Une petite voix aigüe, un mètre soixante, trente ans mais en paraissant quinze : comment imaginer que cette minuscule femme laisse sans voix les plus gros bras du Kayak mondial ? Triple championne du monde de kayak extrême, cinq fois « rider de l’année » aux Whitewater Awards, la Française vient encore d’ajouter à son énorme palmarès la première descente des chutes de Don Wilo en Équateur, devenant ainsi la première femme à franchir la barre des trente mètres, l’équivalent d’un immeuble de dix étages. Ne serait-ce que pour le récit de cet exploit, il faut voir le documentaire de 1h26 que David Arnaud a consacré au parcours de l’une des plus impressionnantes athlètes actuelles.
« Le meilleur kayakiste au monde est… une femme, française, deux fois moins payée que les hommes », écrivions-nous en avril 2020 dans un long portrait de Nouria Newman. Deux ans plus tard, cela reste vrai : en ce qui concerne le palmarès, comme la rétribution. Certes, le kayak n’est pas un sport qui affole les foules ni les sponsors, mais voir évoluer cette petite femme de trente ans sur les rivières les plus déchainées et descendre les chutes plus vertigineuses, de l’Islande à l’Equateur en passant par l’Himalaya, est tout simplement sidérant et devrait en émouvoir plus d’un. Aussi la sortie aujourd’hui du film réalisé par David Arnaud et produit par Red Bull, est-elle une excellente nouvelle. En 1h26 minutes, le réalisateur qui a suivi la kayakiste pendant deux ans, revient sur le parcours de cette athlète de tout juste 30 ans, à l’allure d’ado, dont le courage et la maîtrise technique défient l’entendement.
A trois ans, Nouria voit son premier Kayak ; ses parents en font « en touristes », dit-elle. C’est ça qu’elle veut. « Apprend donc à nager d’abord », lui répondent-ils. Préalable qu’elle bouclera en trois mois et trois nages sur 25 mètres avant de revenir à la charge : « Alors, ce kayak » ? Elle n’a que quatre ans, mais déjà sa détermination est entière, et ses choix non négociables. Ce sera donc le club de kayak et son débouché « naturel » : la compétition. Passage obligé. Courses, podium, équipe de France, tensions, pression. La kayakiste y fait ses gammes, et ça lui servira beaucoup plus tard, mais très rapidement un gros ras le bol la submerge.
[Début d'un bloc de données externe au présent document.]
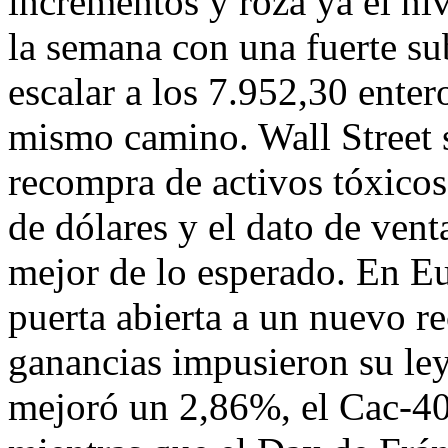
incrementos y roza ya el ni
la semana con una fuerte su
escalar a los 7.952,30 enter
mismo camino. Wall Street s
recompra de activos tóxicos
de dólares y el dato de ven
mejor de lo esperado. En Eu
puerta abierta a un nuevo rec
ganancias impusieron su le
mejoró un 2,86%, el Cac-40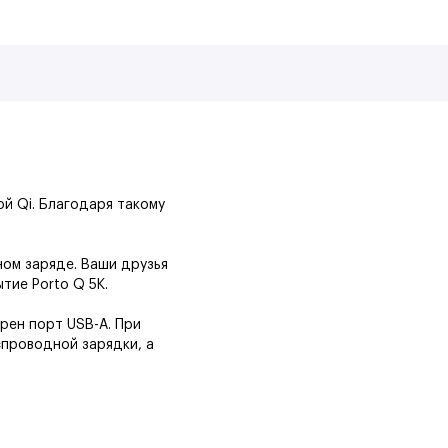
й Qi. Благодаря такому
ном заряде. Ваши друзья
тие Porto Q 5K.
трен порт USB-A. При
спроводной зарядки, а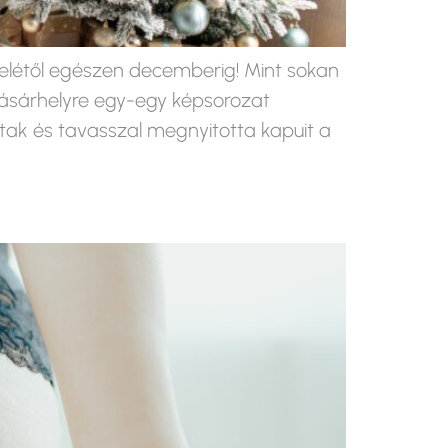
felétől egészen decemberig! Mint sokan
ásárhelyre egy-egy képsorozat
ak és tavasszal megnyitotta kapuit a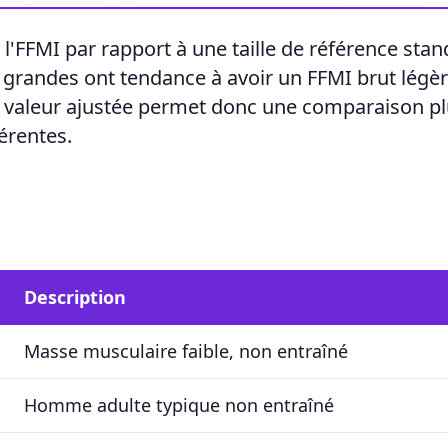
 l'FFMI par rapport à une taille de référence sta
s grandes ont tendance à avoir un FFMI brut lég
la valeur ajustée permet donc une comparaison p
érentes.
Description
Masse musculaire faible, non entraîné
Homme adulte typique non entraîné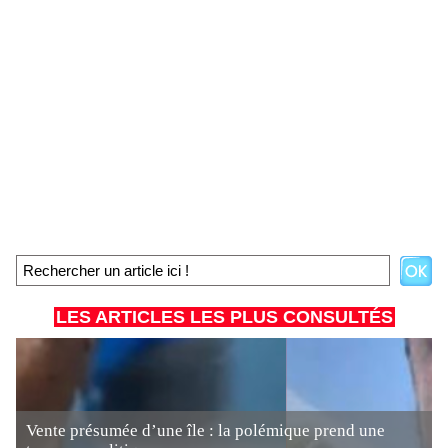
LES ARTICLES LES PLUS CONSULTÉS
Vente présumée d’une île : la polémique prend une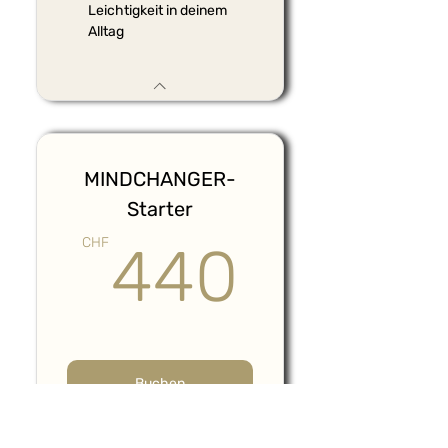
Leichtigkeit in deinem
Alltag
MINDCHANGER-
Starter
440C
CHF
440
Buchen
Nouria rêve d’autre chose. Il lui faudra découvrir le kayak extrême, puis les expéditions pour trouver sa voie et enchaîner les performances. Toujours plus fort, plus dangereux, plus excitant. « J’aime avoir peur « , nous confiait-elle en mars 2021 lors d’une interview, au retour d’Islande où elle était allée se jeter dans des chutes glacées après des mois de confinement, un avant-goût de l’enfer pour une Nouria qui ne tient pas en place mais qui n’a rien d’une folle. Pour elle le kayak, c’est le grand frisson, le fun, les potes. La vie quoi. La mort aussi : car au fil des années et des descentes, les décès s’enchaînent. Prévisibles, certes, mais ça fait mal. Très mal. Nouria plonge, au figuré. Il faudra trois ans de voyages et une descente du Grand Canyon d’Asie, dans l’Himalaya, à plus de 4000 mètres d’altitude, pour la remettre à flot après avoir frôlé à son tour la mort. Des petits moines, rencontrés sur la rive, vont lui rappeler que la finalité de tout ça, c’est le plaisir.
Aussi lorsqu’en février 2021 elle entreprend de descendre une chute de plus de trente mètres, est-elle plus forte que jamais. Plus gonflée aussi. Son « plus de trente mètres », ce ne sera pas une répétition, mais une première. Nettement plus difficile et dangereux aussi. Pas de ligne de référence sur ce coup-là, aucune certitude sur l’issue. Pour elle, ce sera la rencontre avec les chutes de Don Wilo sur le Río Pucuno en Equateur. Un pari très risqué au regard de la configuration du lieu et de sa hauteur : 30,48 mètres. Sur ce site vertigineux, elle déploie une technique d’une précision extrême et une remarquable lecture de la rivière et devient la première femme kayakiste à effectuer une première descente d’une chute de plus de 30 mètres, éclipsant les 25 mètres enregistrés par Christie Glissmeyer aux chutes de Metlako en 2009. De quoi décrocher son cinquième titre consécutif de kayakiste de l’année aux Whitewater Awards. Ca fait plaisir, mais là n’est pas l’essentiel pour cette athlète qui a oublié d’être bête : « Il ne s’agit pas seulement de sport. Sur le plan social ou mental, cela va bien au-delà. On touche à des sujets universels. C’est la richesse de ce film et du sport en général ». Au visionnage de « Wild waters », on confirme.